El hallazgo de un niño de 8 años que cambió la ciencia y reveló una compleja alianza entre hormigas, avispas y robles

Hace cinco años, Hugo Deans, hijo del profesor de entomología Andrew Deans (Penn State), encontró lo que creía que eran semillas junto a un nido de hormigas. Su padre identificó rápidamente que se trataba de agallas de roble, estructuras vegetales inducidas por insectos.

Lo que no imaginaba era que esas agallas eran parte de una intrincada red ecológica que involucraba a avispas, robles y hormigas.

Mirmecocoria ampliada: más que dispersión de semillas

Las avispas manipulan a los robles y a las hormigas para proteger a sus crías.

El estudio, publicado en American Naturalist, describe una forma compleja de mirmecocoria, donde las avispas inducen la formación de agallas en robles, que luego son transportadas por hormigas a sus nidos, brindando protección a las larvas de avispa.

Esta interacción supera el modelo clásico de mirmecocoria, en el que las hormigas dispersan semillas a cambio de alimento.

“Las avispas no solo manipulan a los robles, también manipulan el comportamiento de las hormigas”, explicó Deans.

Capuchones comestibles: el señuelo químico que activa la colaboración

Las hormigas responden a compuestos similares a los de insectos muertos.

Las agallas presentan un capuchón carnoso de color rosa pálido, rico en ácidos grasos similares a los que contienen los insectos muertos, principal fuente alimenticia de las hormigas.

Los experimentos demostraron que las hormigas transportan las agallas con capuchón, pero rechazan las que no lo tienen, tratándolas igual que a las semillas con elaiosomas.

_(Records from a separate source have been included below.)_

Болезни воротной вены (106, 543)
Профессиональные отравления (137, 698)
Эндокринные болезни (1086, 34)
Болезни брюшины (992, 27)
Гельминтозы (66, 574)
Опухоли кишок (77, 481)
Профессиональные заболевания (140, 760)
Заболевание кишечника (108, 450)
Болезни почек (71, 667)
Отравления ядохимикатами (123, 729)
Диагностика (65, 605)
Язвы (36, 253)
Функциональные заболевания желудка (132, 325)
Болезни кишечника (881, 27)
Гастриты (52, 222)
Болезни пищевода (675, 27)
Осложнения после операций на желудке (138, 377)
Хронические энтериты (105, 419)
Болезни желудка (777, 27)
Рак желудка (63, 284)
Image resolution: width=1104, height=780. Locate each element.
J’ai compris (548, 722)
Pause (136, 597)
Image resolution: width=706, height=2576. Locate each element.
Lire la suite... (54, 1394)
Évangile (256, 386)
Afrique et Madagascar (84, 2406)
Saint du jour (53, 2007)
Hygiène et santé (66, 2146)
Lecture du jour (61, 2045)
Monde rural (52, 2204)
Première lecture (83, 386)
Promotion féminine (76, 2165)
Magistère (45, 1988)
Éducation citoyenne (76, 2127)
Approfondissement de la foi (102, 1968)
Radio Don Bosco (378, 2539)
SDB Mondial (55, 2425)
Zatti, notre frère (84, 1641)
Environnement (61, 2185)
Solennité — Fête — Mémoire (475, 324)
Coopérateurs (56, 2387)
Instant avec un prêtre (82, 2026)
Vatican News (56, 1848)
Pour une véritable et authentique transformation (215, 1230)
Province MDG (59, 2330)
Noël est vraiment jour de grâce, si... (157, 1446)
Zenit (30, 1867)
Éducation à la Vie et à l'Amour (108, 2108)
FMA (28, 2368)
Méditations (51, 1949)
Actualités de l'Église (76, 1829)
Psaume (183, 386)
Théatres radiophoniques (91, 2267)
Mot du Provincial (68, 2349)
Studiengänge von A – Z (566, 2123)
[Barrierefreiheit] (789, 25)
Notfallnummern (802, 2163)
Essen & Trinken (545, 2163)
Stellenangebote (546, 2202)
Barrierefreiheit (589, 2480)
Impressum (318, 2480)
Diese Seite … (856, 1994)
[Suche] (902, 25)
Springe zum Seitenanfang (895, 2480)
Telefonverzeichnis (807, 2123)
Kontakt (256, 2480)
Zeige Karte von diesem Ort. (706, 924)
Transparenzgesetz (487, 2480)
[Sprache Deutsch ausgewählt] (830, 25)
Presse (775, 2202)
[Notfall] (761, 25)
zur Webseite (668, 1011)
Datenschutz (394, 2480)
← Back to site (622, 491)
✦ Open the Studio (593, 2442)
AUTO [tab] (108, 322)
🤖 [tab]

“No es casualidad que los capuchones y los elaiosomas compartan compuestos químicos”, señaló John Tooker, coautor del estudio.

hormigas y robles
El descubrimiento que pone de manifiesto la relación de las hormigas y las semillas de robles

Evidencia experimental: filmaciones y análisis químicos

Las agallas fueron encontradas dentro de los nidos, sin capuchón y en buen estado.

El equipo confirmó la hipótesis al documentar el comportamiento de las hormigas, que almacenaban las agallas en sus nidos tras consumir los capuchones.

El análisis químico reveló la presencia de ácidos grasos específicos, lo que explica la atracción y el transporte.

Implicancias evolutivas: ¿Quién manipuló a quién primero?

La abundancia de agallas podría haber moldeado el comportamiento de las hormigas y de las plantas mirmecocorias.

Aunque aún no se sabe qué parte del sistema evolucionó primero, los investigadores sugieren que la interacción entre robles y hormigas pudo haber predispuesto a las hormigas a recoger estructuras con apéndices comestibles, favoreciendo luego la evolución de plantas mirmecocorias como las sanguinarias.

“Las agallas podrían haber sido un motor de selección natural en las hormigas”, propuso Robert J. Warren II, de SUNY Buffalo.